RECORD EXCERPTS:
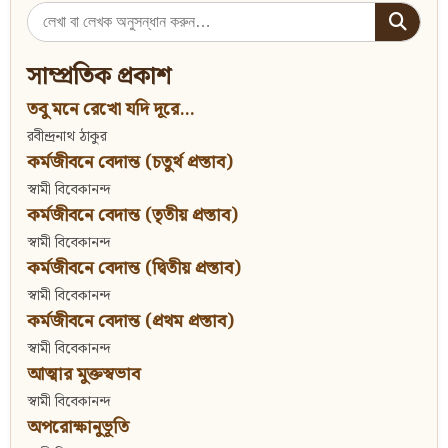
Search
for:
সাম্প্রতিক প্রকাশ
তবু মনে রেখো যদি দূরে...
রবীন্দ্রনাথ ঠাকুর
কর্মজীবনে বেদান্ত (চতুর্থ প্রস্তাব)
স্বামী বিবেকানন্দ
কর্মজীবনে বেদান্ত (তৃতীয় প্রস্তাব)
স্বামী বিবেকানন্দ
কর্মজীবনে বেদান্ত (দ্বিতীয় প্রস্তাব)
স্বামী বিবেকানন্দ
কর্মজীবনে বেদান্ত (প্রথম প্রস্তাব)
স্বামী বিবেকানন্দ
আত্মার মুক্তস্বভাব
স্বামী বিবেকানন্দ
অপরোক্ষানুভূতি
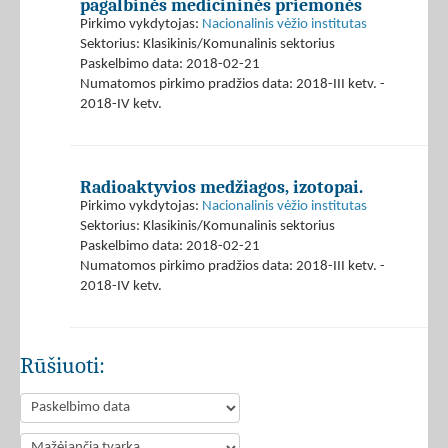
pagalbinės medicininės priemonės
Pirkimo vykdytojas:
Nacionalinis vėžio institutas
Sektorius: Klasikinis/Komunalinis sektorius
Paskelbimo data: 2018-02-21
Numatomos pirkimo pradžios data: 2018-III ketv. -
2018-IV ketv.
Radioaktyvios medžiagos, izotopai.
Pirkimo vykdytojas:
Nacionalinis vėžio institutas
Sektorius: Klasikinis/Komunalinis sektorius
Paskelbimo data: 2018-02-21
Numatomos pirkimo pradžios data: 2018-III ketv. -
2018-IV ketv.
Rūšiuoti:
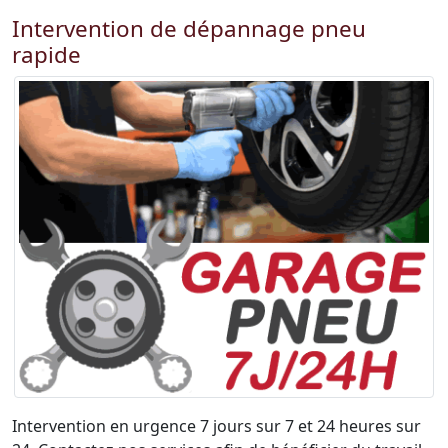
Intervention de dépannage pneu
rapide
Intervention en urgence 7 jours sur 7 et 24 heures sur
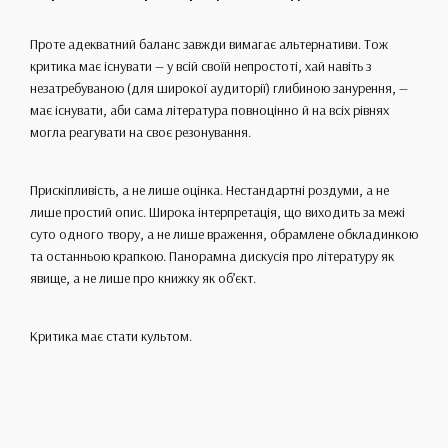
Проте адекватний баланс завжди вимагає альтернативи. Тож
критика має існувати — у всій своїй непростоті, хай навіть з
незатребуваною (для широкої аудиторії) глибиною занурення, —
має існувати, аби сама література повноцінно й на всіх рівнях
могла реагувати на своє резонування.
Прискіпливість, а не лише оцінка. Нестандартні роздуми, а не
лише простий опис. Широка інтерпретація, що виходить за межі
суто одного твору, а не лише враження, обрамлене обкладинкою
та останньою крапкою. Панорамна дискусія про літературу як
явище, а не лише про книжку як об’єкт.
Критика має стати культом.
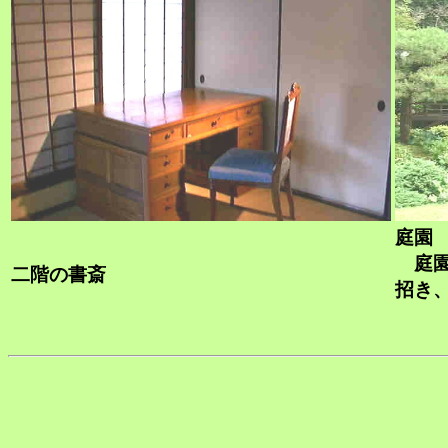
庭園
庭園
二階の書斎
招き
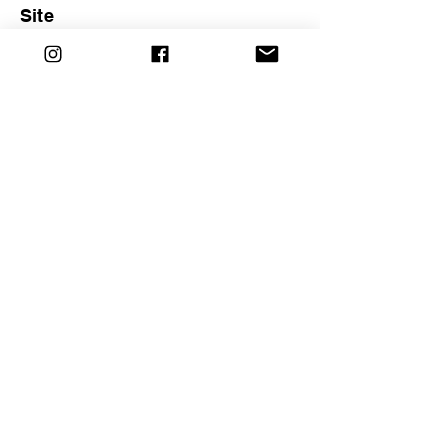
Site
<< Anterior
MAPA
Próximo >>
Redes Sociais da Paróquia
SIGA-NOS EM NOSSAS REDES SOCIAIS
2025 © Pastoral do Empreendedor
Nacional
Desenvolvido por: Vivaldo Varandas
Design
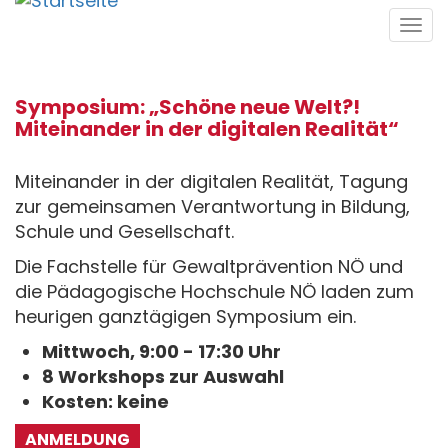
Direkt
Tog
zum
navi
Inhalt
Symposium: „Schöne neue Welt?!
Miteinander in der digitalen Realität“
Miteinander in der digitalen Realität, Tagung
zur gemeinsamen Verantwortung in Bildung,
Schule und Gesellschaft.
Die Fachstelle für Gewaltprävention NÖ und
die Pädagogische Hochschule NÖ laden zum
heurigen ganztägigen Symposium ein.
Mittwoch, 9:00 - 17:30 Uhr
8 Workshops zur Auswahl
Kosten: keine
ANMELDUNG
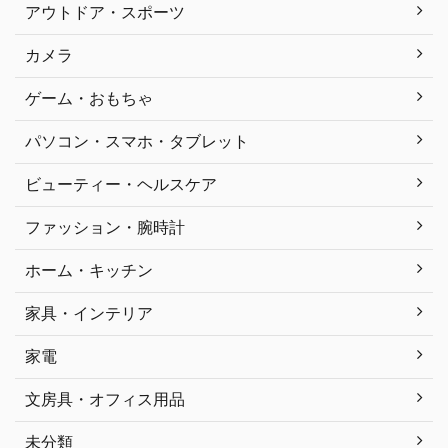
アウトドア・スポーツ
カメラ
ゲーム・おもちゃ
パソコン・スマホ・タブレット
ビューティー・ヘルスケア
ファッション・腕時計
ホーム・キッチン
家具・インテリア
家電
文房具・オフィス用品
未分類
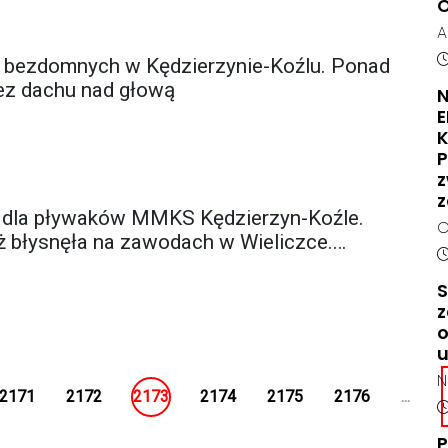
O
A
O
D
ie bezdomnych w Kędzierzynie-Koźlu. Ponad
H
bez dachu nad głową
N
K
s
K
d
P
N
z
a
z
e dla pływaków MMKS Kędzierzyn-Koźle.
j
C
 błysnęła na zawodach w Wieliczce.
p
m
D
z
n
S
t
n
z
p
z
o
n
K
p
z
N
o
2171
2172
2173
2174
2175
2176
...
M
D
r
z
m
P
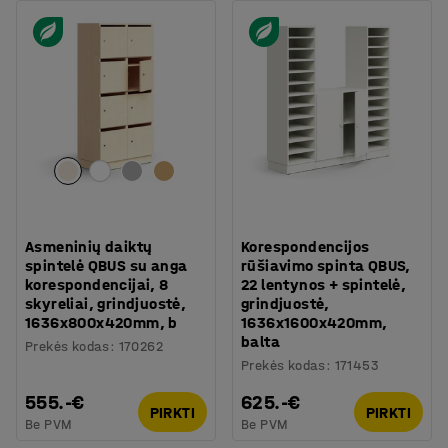
Asmeninių daiktų
Korespondencijos
spintelė QBUS su anga
rūšiavimo spinta QBUS,
korespondencijai, 8
22 lentynos + spintelė,
skyreliai, grindjuostė,
grindjuostė,
1636x800x420mm, b
1636x1600x420mm,
balta
Prekės kodas
:
170262
Prekės kodas
:
171453
555.-€
625.-€
PIRKTI
PIRKTI
Be PVM
Be PVM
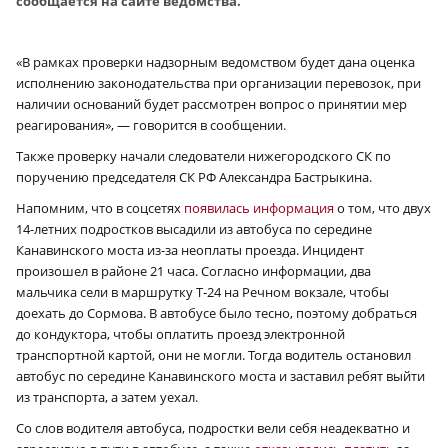
сообщается на сайте ведомства.
«В рамках проверки надзорным ведомством будет дана оценка
исполнению законодательства при организации перевозок, при
наличии оснований будет рассмотрен вопрос о принятии мер
реагирования», — говорится в сообщении.
Также проверку начали следователи нижегородского СК по
поручению председателя СК РФ Александра Бастрыкина.
Напомним, что в соцсетях
появилась информация
о том, что двух
14-летних подростков высадили из автобуса по середине
Канавинского моста из-за неоплаты проезда. Инцидент
произошел в районе 21 часа. Согласно информации, два
мальчика сели в маршрутку Т‑24 на Речном вокзале, чтобы
доехать до Сормова. В автобусе было тесно, поэтому добраться
до кондуктора, чтобы оплатить проезд электронной
транспортной картой, они не могли. Тогда водитель остановил
автобус по середине Канавинского моста и заставил ребят выйти
из транспорта, а затем уехал.
Со слов водителя автобуса, подростки вели себя неадекватно и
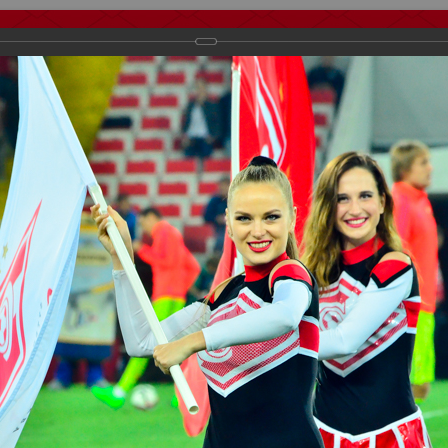
тчеты
Видео
Фанату
Стадионы
О футболе
КБ Форум
осиии
>
ФК Спартак
>
Сезон 2015/2016
>
Спартак Москва - цска 1:2
важаемые посетители нашего сайта!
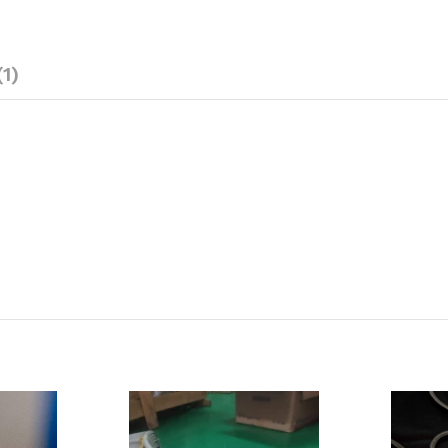
(1)
L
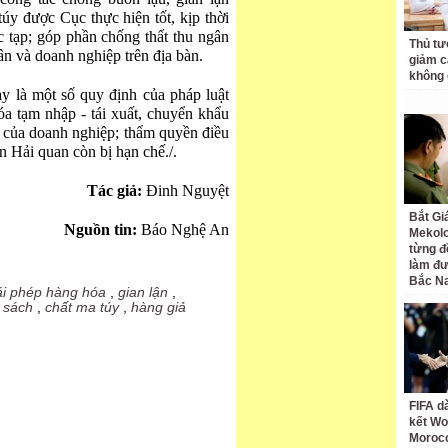
úy được Cục thực hiện tốt, kịp thời
ức tạp; góp phần chống thất thu ngân
Thủ tư
ân và doanh nghiệp trên địa bàn.
giảm cá
không 
y là một số quy định của pháp luật
óa tạm nhập - tái xuất, chuyển khẩu
 của doanh nghiệp; thẩm quyền điều
an Hải quan còn bị hạn chế./.
Tác giả:
Đinh Nguyệt
Bắt Gi
Nguồn tin:
Báo Nghệ An
Mekolo
từng đ
làm đư
Bắc N
ái phép hàng hóa
,
gian lận
,
 sách
,
chất ma túy
,
hàng giả
FIFA d
kết Wo
Moroc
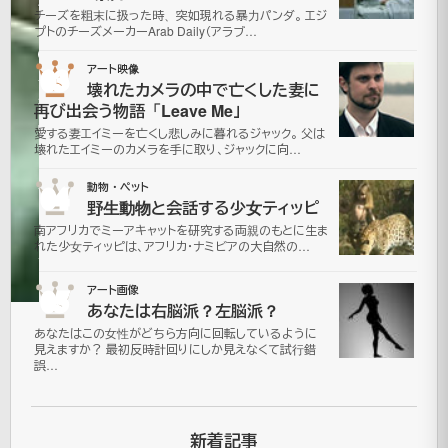
飲
チーズを粗末に扱った時、突如現れる暴力パンダ。 エジ
プトのチーズメーカーArab Daily（アラブ…
2006
03
アート映像
年12月
壊れたカメラの中で亡くした妻に
3日
再び出会う物語「Leave Me」
2021
愛する妻エイミーを亡くし悲しみに暮れるジャック。 父は
年7月
壊れたエイミーのカメラを手に取り、ジャックに向…
更
16日
04
動物・ペット
新
面
野生動物と会話する少女ティッピ
白
南アフリカでミーアキャットを研究する両親のもとに生ま
動
れた少女ティッピは、アフリカ・ナミビアの大自然の…
画
05
アート画像
あなたは右脳派？左脳派？
あなたはこの女性がどちら方向に回転しているように
美
見えますか？ 最初反時計回りにしか見えなくて試行錯
誤…
容
外
科
新着記事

PROBLEM DESCRIPTION:
Write every record out again exactly as written. Pictures don't belong in the copy.

WRITTEN REPLY:
Search
for:
সাম্প্রতিক প্রকাশ
তবু মনে রেখো যদি দূরে...
রবীন্দ্রনাথ ঠাকুর
কর্মজীবনে বেদান্ত (চতুর্থ প্রস্তাব)
স্বামী বিবেকানন্দ
কর্মজীবনে বেদান্ত (তৃতীয় প্রস্তাব)
স্বামী বিবেকানন্দ
কর্মজীবনে বেদান্ত (দ্বিতীয় প্রস্তাব)
স্বামী বিবেকানন্দ
কর্মজীবনে বেদান্ত (প্রথম প্রস্তাব)
স্বামী বিবেকানন্দ
আত্মার মুক্তস্বভাব
স্বামী বিবেকানন্দ
অপরোক্ষানুভূতি
pagalbinės medicininės priemonės
Pirkimo vykdytojas:
Nacionalinis vėžio institutas
Sektorius: Klasikinis/Komunalinis sektorius
Paskelbimo data: 2018-02-21
Numatomos pirkimo pradžios data: 2018-III ketv. -
2018-IV ketv.
Radioaktyvios medžiagos, izotopai.
Pirkimo vykdytojas:
Nacionalinis vėžio institutas
Sektorius: Klasikinis/Komunalinis sektorius
Paskelbimo data: 2018-02-21
Numatomos pirkimo pradžios data: 2018-III ketv. -
2018-IV ketv.
Rūšiuoti:
Intervention de dépannage pneu
rapide
Intervention en urgence 7 jours sur 7 et 24 heures sur
Проте адекватний баланс завжди вимагає альтернативи. Тож
критика має існувати — у всій своїй непростоті, хай навіть з
незатребуваною (для широкої аудиторії) глибиною занурення, —
має існувати, аби сама література повноцінно й на всіх рівнях
могла реагувати на своє резонування.
Прискіпливість, а не лише оцінка. Нестандартні роздуми, а не
лише простий опис. Широка інтерпретація, що виходить за межі
суто одного твору, а не лише враження, обрамлене обкладинкою
та останньою крапкою. Панорамна дискусія про літературу як
явище, а не лише про книжку як об’єкт.
Критика має стати культом.
庭園
庭園
二階の書斎
招き
Site
<< Anterior
MAPA
Próximo >>
Redes Sociais da Paróquia
SIGA-NOS EM NOSSAS REDES SOCIAIS
2025 © Pastoral do Empreendedor
Nacional
Desenvolvido por: Vivaldo Varandas
Design
Direkt
Tog
zum
navi
Inhalt
Symposium: „Schöne neue Welt?!
Miteinander in der digitalen Realität“
Miteinander in der digitalen Realität, Tagung
zur gemeinsamen Verantwortung in Bildung,
Schule und Gesellschaft.
Die Fachstelle für Gewaltprävention NÖ und
die Pädagogische Hochschule NÖ laden zum
heurigen ganztägigen Symposium ein.
Mittwoch, 9:00 - 17:30 Uhr
8 Workshops zur Auswahl
Kosten: keine
ANMELDUNG
アウトドア・スポーツ
カメラ
ゲーム・おもちゃ
パソコン・スマホ・タブレット
ビューティー・ヘルスケア
ファッション・腕時計
ホーム・キッチン
家具・インテリア
家電
文房具・オフィス用品
未分類
O
A
O
D
ie bezdomnych w Kędzierzynie-Koźlu. Ponad
H
bez dachu nad głową
N
K
s
K
d
P
N
z
a
z
e dla pływaków MMKS Kędzierzyn-Koźle.
j
C
 błysnęła na zawodach w Wieliczce.
p
m
D
z
n
S
t
n
z
p
z
o
n
K
p
z
N
o
2171
2172
2173
2174
2175
2176
...
M
D
r
z
m
P
Asmeninių daiktų
Korespondencijos
spintelė QBUS su anga
rūšiavimo spinta QBUS,
korespondencijai, 8
22 lentynos + spintelė,
skyreliai, grindjuostė,
grindjuostė,
1636x800x420mm, b
1636x1600x420mm,
balta
Prekės kodas
:
170262
Prekės kodas
:
171453
555.-€
625.-€
PIRKTI
PIRKTI
Be PVM
Be PVM
сообщается на сайте ведомства.
«В рамках проверки надзорным ведомством будет дана оценка
исполнению законодательства при организации перевозок, при
наличии оснований будет рассмотрен вопрос о принятии мер
реагирования», — говорится в сообщении.
Также проверку начали следователи нижегородского СК по
поручению председателя СК РФ Александра Бастрыкина.
Напомним, что в соцсетях
появилась информация
о том, что двух
14-летних подростков высадили из автобуса по середине
Канавинского моста из-за неоплаты проезда. Инцидент
произошел в районе 21 часа. Согласно информации, два
мальчика сели в маршрутку Т‑24 на Речном вокзале, чтобы
доехать до Сормова. В автобусе было тесно, поэтому добраться
до кондуктора, чтобы оплатить проезд электронной
транспортной картой, они не могли. Тогда водитель остановил
автобус по середине Канавинского моста и заставил ребят выйти
из транспорта, а затем уехал.
Со слов водителя автобуса, подростки вели себя неадекватно и
тчеты
Видео
Фанату
Стадионы
О футболе
КБ Форум
осиии
>
ФК Спартак
>
Сезон 2015/2016
>
Спартак Москва - цска 1:2
важаемые посетители нашего сайта!
(1)
L
úy được Cục thực hiện tốt, kịp thời
ức tạp; góp phần chống thất thu ngân
Thủ tư
ân và doanh nghiệp trên địa bàn.
giảm cá
không 
y là một số quy định của pháp luật
óa tạm nhập - tái xuất, chuyển khẩu
 của doanh nghiệp; thẩm quyền điều
an Hải quan còn bị hạn chế./.
Tác giả:
Đinh Nguyệt
Bắt Gi
Nguồn tin:
Báo Nghệ An
Mekolo
từng đ
làm đư
Bắc N
ái phép hàng hóa
,
gian lận
,
 sách
,
chất ma túy
,
hàng giả
FIFA d
kết Wo
Moroc
飲
チーズを粗末に扱った時、突如現れる暴力パンダ。 エジ
プトのチーズメーカーArab Daily（アラブ…
2006
03
アート映像
年12月
壊れたカメラの中で亡くした妻に
3日
再び出会う物語「Leave Me」
2021
愛する妻エイミーを亡くし悲しみに暮れるジャック。 父は
年7月
壊れたエイミーのカメラを手に取り、ジャックに向…
更
16日
04
動物・ペット
新
面
野生動物と会話する少女ティッピ
白
南アフリカでミーアキャットを研究する両親のもとに生ま
動
れた少女ティッピは、アフリカ・ナミビアの大自然の…
画
05
アート画像
あなたは右脳派？左脳派？
あなたはこの女性がどちら方向に回転しているように
美
見えますか？ 最初反時計回りにしか見えなくて試行錯
誤…
容
外
科
新着記事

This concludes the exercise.